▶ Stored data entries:
------

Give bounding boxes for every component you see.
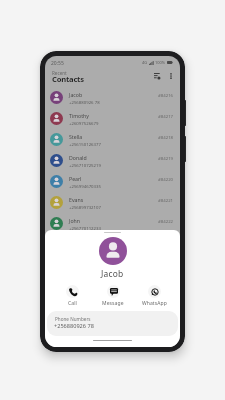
staticText: +256880926 78 [69,99,100,105]
button[interactable]: Jacob [45,87,180,108]
button[interactable]: Evans [45,192,180,213]
staticText: #84218 [158,134,174,140]
button[interactable]: Donald [45,150,180,171]
staticText: Message [102,300,124,307]
staticText: #84221 [158,197,174,203]
staticText: 4G [142,60,148,65]
staticText: Donald [69,154,87,161]
staticText: Call [68,300,77,307]
staticText: Jacob [69,91,83,98]
staticText: +256770112233 [69,225,101,231]
staticText: Timothy [69,112,89,119]
staticText: Stella [69,133,83,140]
staticText: Phone Numbers [55,316,91,322]
staticText: John [69,217,80,224]
button[interactable]: Manage contacts [151,70,163,82]
button[interactable]: Pearl [45,171,180,192]
button[interactable]: Stella [45,129,180,150]
staticText: Evans [69,196,84,203]
button[interactable]: WhatsApp [136,283,172,305]
staticText: +256899732107 [69,204,101,210]
staticText: #84219 [158,155,174,161]
staticText: #84216 [158,92,174,98]
staticText: +26097526679 [69,120,99,126]
staticText: Recent [52,70,67,76]
staticText: Contacts [52,74,84,84]
button[interactable]: John [45,213,180,234]
button[interactable]: Timothy [45,108,180,129]
staticText: +256994670335 [69,183,101,189]
staticText: 100% [155,60,166,65]
button[interactable]: Call [54,283,90,305]
button[interactable]: Phone Numbers [47,311,178,336]
button[interactable]: More options [165,70,177,82]
staticText: +256880926 78 [54,322,94,330]
staticText: Pearl [69,175,82,182]
staticText: #84220 [158,176,174,182]
staticText: #84217 [158,113,174,119]
staticText: +256150126377 [69,141,101,147]
staticText: 20:55 [51,60,64,67]
staticText: #84222 [158,218,174,224]
button[interactable]: Message [95,283,131,305]
staticText: +256710725219 [69,162,101,168]
staticText: WhatsApp [142,300,167,307]
staticText: Jacob [101,268,124,279]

------

▶ Exercise prompt:
The answer must consist of every line from the entries that holds the string "John".

▶ Task solution:
staticText: John [69,217,80,224]
button[interactable]: John [45,213,180,234]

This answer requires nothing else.